Im zeitlich begrenzten Beieinander der Exponate in der Baden-Badener Ausstellung Thilo Westermann. Souvenir de Baden-Baden wird das Werk zu einem Schnitt durch die Zeit. Buch und Ausstellung konzentrieren Ansichten, Zeugnisse und Bilder, die aus den Jahren der Beschäftigung des Künstlers mit seiner Korrespondentin Stéphanie de Beauharnais hervorgegangen sind. Als Adoptivtochter Napoleons und Gemahlin des Erbprinzen Karl Ludwig Friedrich, des Großherzogs von Baden, ist der Ort der Ausstellung derjenige ihrer Sommerresidenz. Diese Beziehung des Künstlers mit der 1860 in Nizza verstorbenen Stéphanie ist keineswegs abgeschlossen. Sie findet ihre Fortsetzung, zunächst mit einem Besuch des Pariser Palais Beauharnais im Spätsommer 2021.

Bislang liegen uns Hinterglasmalereien, Unikatdrucke, Fotomontagen, Zeichnungen und zahlreiche Briefe vor. In ihrem Beieinander ist es kaum möglich, die Dinge auseinanderzuhalten und in eine Ordnung zu bringen. Dominique de Font-Réaulx führt uns in der Analyse der Bilder zu den Geheimnissen der Techniken und zu kunsthistorischen Anknüpfungspunkten, samt genauem Blick auf die Formen, Materialitäten und Texturen und schließlich die doppelte Natur der fotografischen Arbeiten Thilo Westermanns.
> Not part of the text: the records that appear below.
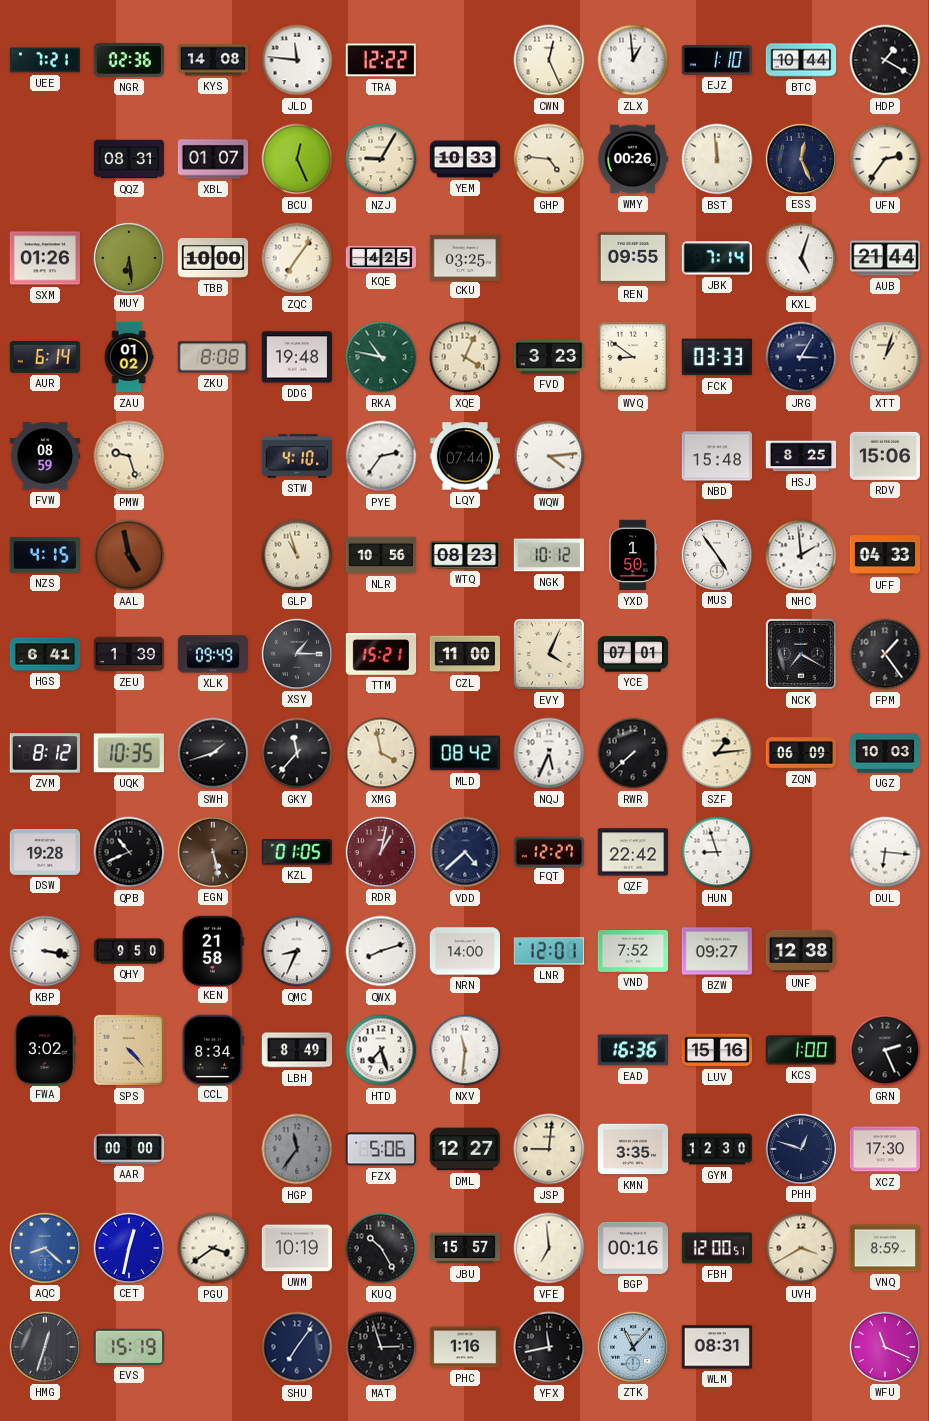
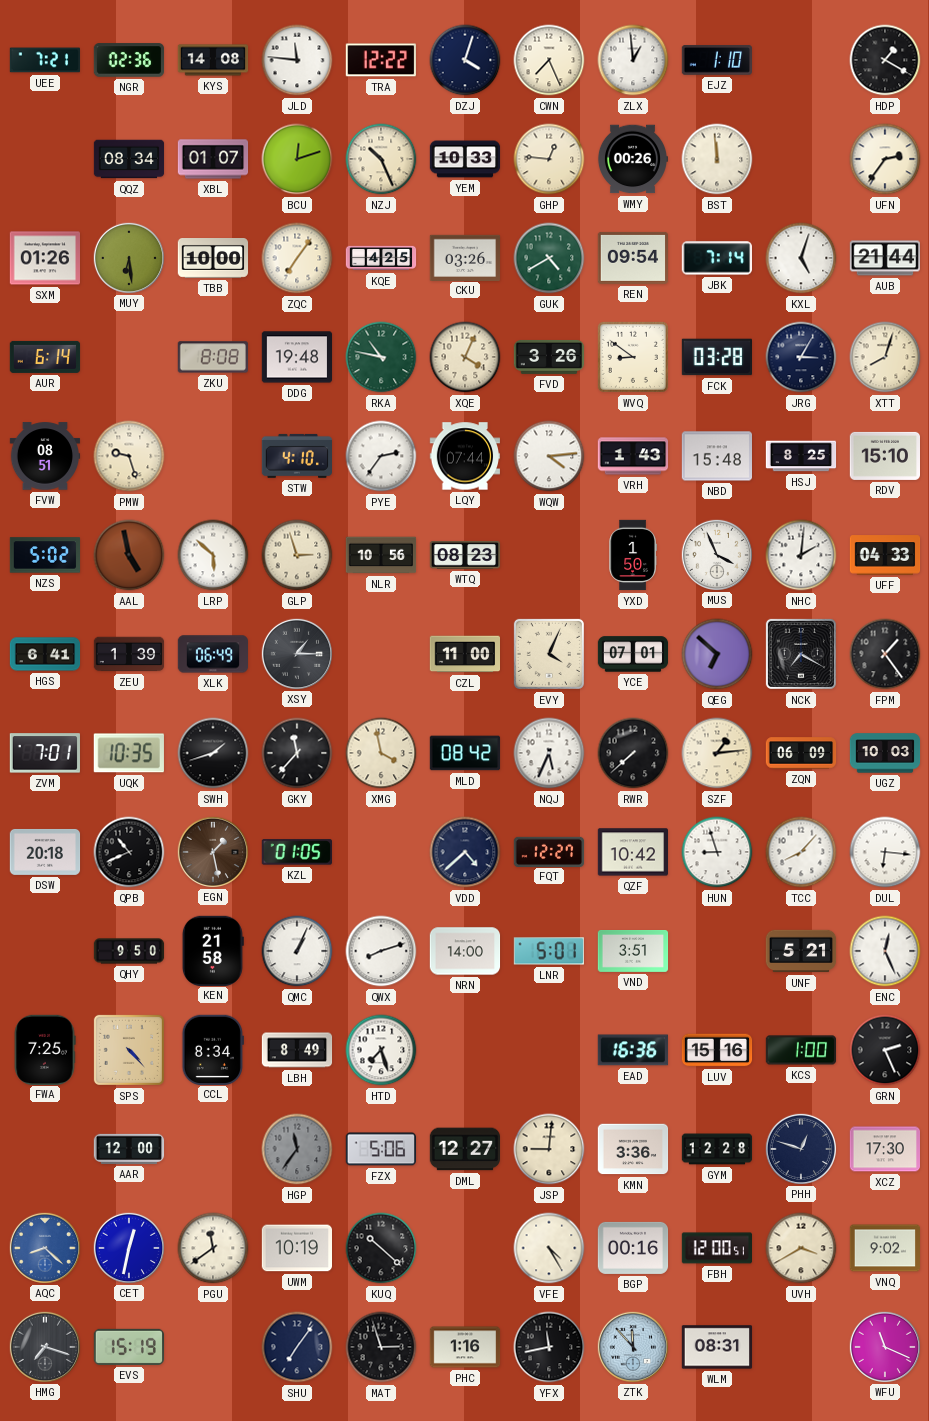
DZJ: none -> 4:03
CWN: 12:26 -> 7:26
BTC: 10:44 -> none
QQZ: 08:31 -> 08:34
BCU: 12:26 -> 12:12
NZJ: 9:05 -> 10:26
GHP: 4:46 -> 12:46
ESS: 12:26 -> none
CKU: 03:25 -> 03:26
GUK: none -> 4:40
REN: 09:55 -> 09:54
ZAU: 01:02 -> none
FVD: 3:23 -> 3:26
FCK: 03:33 -> 03:28
XTT: 1:03 -> 8:03
FVW: 08:59 -> 08:51
VRH: none -> 1:43
RDV: 15:06 -> 15:10
NZS: 4:15 -> 5:02
LRP: none -> 5:52
GLP: 10:57 -> 2:57
NGK: 10:12 -> none
MUS: 4:54 -> 3:56
NHC: 1:59 -> 2:01
XLK: 09:49 -> 06:49
TTM: 15:21 -> none
QEG: none -> 6:52
ZVM: 8:12 -> 7:01
DSW: 19:28 -> 20:18
EGN: 5:28 -> 1:28
RDR: 1:02 -> none
QZF: 22:42 -> 10:42
TCC: none -> 8:07
KBP: 3:17 -> none
QMC: 8:34 -> 1:04
LNR: 12:01 -> 5:01
VND: 7:52 -> 3:51
BZW: 09:27 -> none
UNF: 12:38 -> 5:21
ENC: none -> 12:26
FWA: 3:02 -> 7:25
NXV: 11:31 -> none
AAR: 00:00 -> 12:00
KMN: 3:35 -> 3:36
GYM: 12:30 -> 12:28
PGU: 3:39 -> 11:39
KUQ: 10:25 -> 10:22
JBU: 15:57 -> none
VFE: 6:59 -> 4:25
VNQ: 8:59 -> 9:02
HMG: 12:33 -> 7:18
ZTK: 11:07 -> 11:53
Das hilft uns, Werk und Leben des Künstlers zwischen den Polen von Künstlichkeit und Realitätssinn, Retrospektion und Modernität besser zu verstehen. Harriet Zilch schlägt in ihrem Beitrag die Brücke, die sich mit der Motivwanderung aus den Fotomontagen zu den an Stéphanie adressierten Briefen ergibt. Denn auch den beschriebenen Seiten eignet ein Eingravieren von Gedanken und Erinnerungen, die uns an einen Briefroman denken lassen, wie er, als Fiktion, zwischen Heloïse und Abelard zum Zwiegespräch führte. Anne Reverseau lässt uns mit ihrer Bezugnahme auf den archival turn der jüngeren Kunst die Rolle Stéphanies als Muse zwischen Materialisierung in den Briefen und imaginärer Dematerialisierung besser verstehen. Wie sehr die Briefe als Gattung, aber auch ihrer formal sprachlichen Eigenheiten nach von den französischen Vorläufern mitgeprägt sind – von Marivaux’ fiktiven Briefen bis hin zu Diderots Salons in der Correspondance Littéraire –, zeigt uns Magali Nachtergaels Je vous écris une lettre…

Das Literarische ist Garant für die Einführung eines Narrativs, eine über die Zeiten hin entfaltete Erzählung, die keinerlei lineare Geschichten bereithält, sondern Geschichte in eine mäandernde Gleichzeitigkeit von Privatem, Anekdotischem, Novellenhaftem überführt. Bisweilen gibt uns der Kunsthistoriker Westermann Passagen eines wissenschaftlichen Berichtes. Alles bleibt eingebettet in die unaufgeregte Poetik einer Innerlichkeit, die seinen Briefen und dem Gesamtwerk eignet. Wir erfahren dann nach dem Lesen der Seiten umso mehr den zunächst harten Kontrast, der sich im Auftreffen des Auges auf die blanke Oberfläche des Glases ergibt.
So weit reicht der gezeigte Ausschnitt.